(Stored data entries)
++++++++++

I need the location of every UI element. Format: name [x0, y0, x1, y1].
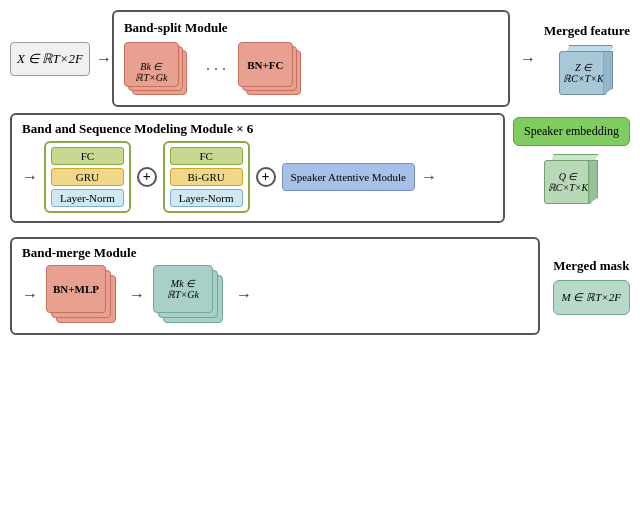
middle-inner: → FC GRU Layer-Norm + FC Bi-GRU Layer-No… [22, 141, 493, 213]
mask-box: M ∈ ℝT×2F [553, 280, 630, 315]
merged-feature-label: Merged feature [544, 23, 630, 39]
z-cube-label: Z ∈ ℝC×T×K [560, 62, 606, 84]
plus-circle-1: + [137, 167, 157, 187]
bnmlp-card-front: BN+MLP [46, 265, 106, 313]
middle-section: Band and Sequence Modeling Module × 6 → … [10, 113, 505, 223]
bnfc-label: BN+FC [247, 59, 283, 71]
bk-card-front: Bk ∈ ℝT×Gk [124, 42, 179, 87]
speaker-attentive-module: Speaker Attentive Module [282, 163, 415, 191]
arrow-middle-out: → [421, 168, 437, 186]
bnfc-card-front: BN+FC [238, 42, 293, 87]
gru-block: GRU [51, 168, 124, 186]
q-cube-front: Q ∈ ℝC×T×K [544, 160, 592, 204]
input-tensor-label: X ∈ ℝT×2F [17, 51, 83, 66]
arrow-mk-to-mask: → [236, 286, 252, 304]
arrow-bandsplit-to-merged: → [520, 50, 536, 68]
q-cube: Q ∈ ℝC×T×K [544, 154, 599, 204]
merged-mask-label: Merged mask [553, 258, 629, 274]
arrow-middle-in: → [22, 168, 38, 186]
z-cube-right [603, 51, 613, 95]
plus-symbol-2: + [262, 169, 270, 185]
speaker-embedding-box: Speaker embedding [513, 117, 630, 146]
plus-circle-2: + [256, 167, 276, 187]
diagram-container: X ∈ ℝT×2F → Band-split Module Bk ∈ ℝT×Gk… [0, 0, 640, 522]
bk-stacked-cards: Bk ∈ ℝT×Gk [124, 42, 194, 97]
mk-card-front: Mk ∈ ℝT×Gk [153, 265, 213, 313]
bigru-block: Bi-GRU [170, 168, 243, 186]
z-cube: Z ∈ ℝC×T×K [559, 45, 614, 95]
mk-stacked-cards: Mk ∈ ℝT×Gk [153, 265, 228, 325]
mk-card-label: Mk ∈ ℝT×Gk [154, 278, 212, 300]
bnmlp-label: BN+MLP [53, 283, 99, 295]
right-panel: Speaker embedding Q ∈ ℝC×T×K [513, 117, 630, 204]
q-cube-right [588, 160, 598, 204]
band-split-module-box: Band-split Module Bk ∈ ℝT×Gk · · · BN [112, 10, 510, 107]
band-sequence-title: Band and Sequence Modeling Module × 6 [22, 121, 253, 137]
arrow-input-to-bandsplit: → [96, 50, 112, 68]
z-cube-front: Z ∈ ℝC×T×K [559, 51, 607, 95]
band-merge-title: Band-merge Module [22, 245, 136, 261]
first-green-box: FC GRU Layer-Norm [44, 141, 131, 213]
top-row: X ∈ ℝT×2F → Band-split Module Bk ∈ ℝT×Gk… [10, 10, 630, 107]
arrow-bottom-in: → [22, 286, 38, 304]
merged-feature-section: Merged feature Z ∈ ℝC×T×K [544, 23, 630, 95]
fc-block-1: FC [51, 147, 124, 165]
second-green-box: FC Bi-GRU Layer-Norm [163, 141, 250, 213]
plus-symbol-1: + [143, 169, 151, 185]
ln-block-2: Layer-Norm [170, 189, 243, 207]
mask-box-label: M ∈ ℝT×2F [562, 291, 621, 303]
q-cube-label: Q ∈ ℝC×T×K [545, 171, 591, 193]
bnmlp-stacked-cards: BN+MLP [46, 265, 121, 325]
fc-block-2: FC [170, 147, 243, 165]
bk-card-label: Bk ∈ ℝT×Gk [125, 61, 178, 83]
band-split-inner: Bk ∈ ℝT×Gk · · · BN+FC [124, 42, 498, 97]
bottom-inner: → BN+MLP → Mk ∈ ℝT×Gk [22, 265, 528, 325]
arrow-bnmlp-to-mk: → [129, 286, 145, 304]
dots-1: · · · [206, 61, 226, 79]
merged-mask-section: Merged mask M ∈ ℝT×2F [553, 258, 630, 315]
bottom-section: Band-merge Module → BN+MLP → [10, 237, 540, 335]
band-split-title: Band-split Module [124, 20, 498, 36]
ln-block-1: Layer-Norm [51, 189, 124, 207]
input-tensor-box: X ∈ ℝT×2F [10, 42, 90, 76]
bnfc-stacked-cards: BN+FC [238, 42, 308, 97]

++++++++++

Assigned task: Could the entries above be retyped exactly, with the pictures left out?

Reply:
I need the location of every UI element. Format: name [x0, y0, x1, y1].
middle-inner: → FC GRU Layer-Norm + FC Bi-GRU Layer-No… [22, 141, 493, 213]
mask-box: M ∈ ℝT×2F [553, 280, 630, 315]
merged-feature-label: Merged feature [544, 23, 630, 39]
z-cube-label: Z ∈ ℝC×T×K [560, 62, 606, 84]
plus-circle-1: + [137, 167, 157, 187]
bnmlp-card-front: BN+MLP [46, 265, 106, 313]
middle-section: Band and Sequence Modeling Module × 6 → … [10, 113, 505, 223]
bnfc-label: BN+FC [247, 59, 283, 71]
bk-card-front: Bk ∈ ℝT×Gk [124, 42, 179, 87]
speaker-attentive-module: Speaker Attentive Module [282, 163, 415, 191]
arrow-middle-out: → [421, 168, 437, 186]
bnfc-card-front: BN+FC [238, 42, 293, 87]
gru-block: GRU [51, 168, 124, 186]
q-cube-front: Q ∈ ℝC×T×K [544, 160, 592, 204]
input-tensor-label: X ∈ ℝT×2F [17, 51, 83, 66]
arrow-mk-to-mask: → [236, 286, 252, 304]
arrow-bandsplit-to-merged: → [520, 50, 536, 68]
q-cube: Q ∈ ℝC×T×K [544, 154, 599, 204]
merged-mask-label: Merged mask [553, 258, 629, 274]
arrow-middle-in: → [22, 168, 38, 186]
z-cube-right [603, 51, 613, 95]
plus-symbol-2: + [262, 169, 270, 185]
speaker-embedding-box: Speaker embedding [513, 117, 630, 146]
plus-circle-2: + [256, 167, 276, 187]
diagram-container: X ∈ ℝT×2F → Band-split Module Bk ∈ ℝT×Gk… [0, 0, 640, 522]
bk-stacked-cards: Bk ∈ ℝT×Gk [124, 42, 194, 97]
mk-card-front: Mk ∈ ℝT×Gk [153, 265, 213, 313]
bigru-block: Bi-GRU [170, 168, 243, 186]
z-cube: Z ∈ ℝC×T×K [559, 45, 614, 95]
mk-stacked-cards: Mk ∈ ℝT×Gk [153, 265, 228, 325]
mk-card-label: Mk ∈ ℝT×Gk [154, 278, 212, 300]
bnmlp-label: BN+MLP [53, 283, 99, 295]
right-panel: Speaker embedding Q ∈ ℝC×T×K [513, 117, 630, 204]
q-cube-right [588, 160, 598, 204]
band-split-module-box: Band-split Module Bk ∈ ℝT×Gk · · · BN [112, 10, 510, 107]
band-sequence-title: Band and Sequence Modeling Module × 6 [22, 121, 253, 137]
arrow-input-to-bandsplit: → [96, 50, 112, 68]
z-cube-front: Z ∈ ℝC×T×K [559, 51, 607, 95]
band-merge-title: Band-merge Module [22, 245, 136, 261]
first-green-box: FC GRU Layer-Norm [44, 141, 131, 213]
top-row: X ∈ ℝT×2F → Band-split Module Bk ∈ ℝT×Gk… [10, 10, 630, 107]
arrow-bottom-in: → [22, 286, 38, 304]
merged-feature-section: Merged feature Z ∈ ℝC×T×K [544, 23, 630, 95]
fc-block-1: FC [51, 147, 124, 165]
second-green-box: FC Bi-GRU Layer-Norm [163, 141, 250, 213]
plus-symbol-1: + [143, 169, 151, 185]
ln-block-2: Layer-Norm [170, 189, 243, 207]
mask-box-label: M ∈ ℝT×2F [562, 291, 621, 303]
q-cube-label: Q ∈ ℝC×T×K [545, 171, 591, 193]
bnmlp-stacked-cards: BN+MLP [46, 265, 121, 325]
fc-block-2: FC [170, 147, 243, 165]
bk-card-label: Bk ∈ ℝT×Gk [125, 61, 178, 83]
band-split-inner: Bk ∈ ℝT×Gk · · · BN+FC [124, 42, 498, 97]
bottom-inner: → BN+MLP → Mk ∈ ℝT×Gk [22, 265, 528, 325]
arrow-bnmlp-to-mk: → [129, 286, 145, 304]
dots-1: · · · [206, 61, 226, 79]
merged-mask-section: Merged mask M ∈ ℝT×2F [553, 258, 630, 315]
bottom-section: Band-merge Module → BN+MLP → [10, 237, 540, 335]
band-split-title: Band-split Module [124, 20, 498, 36]
ln-block-1: Layer-Norm [51, 189, 124, 207]
input-tensor-box: X ∈ ℝT×2F [10, 42, 90, 76]
bnfc-stacked-cards: BN+FC [238, 42, 308, 97]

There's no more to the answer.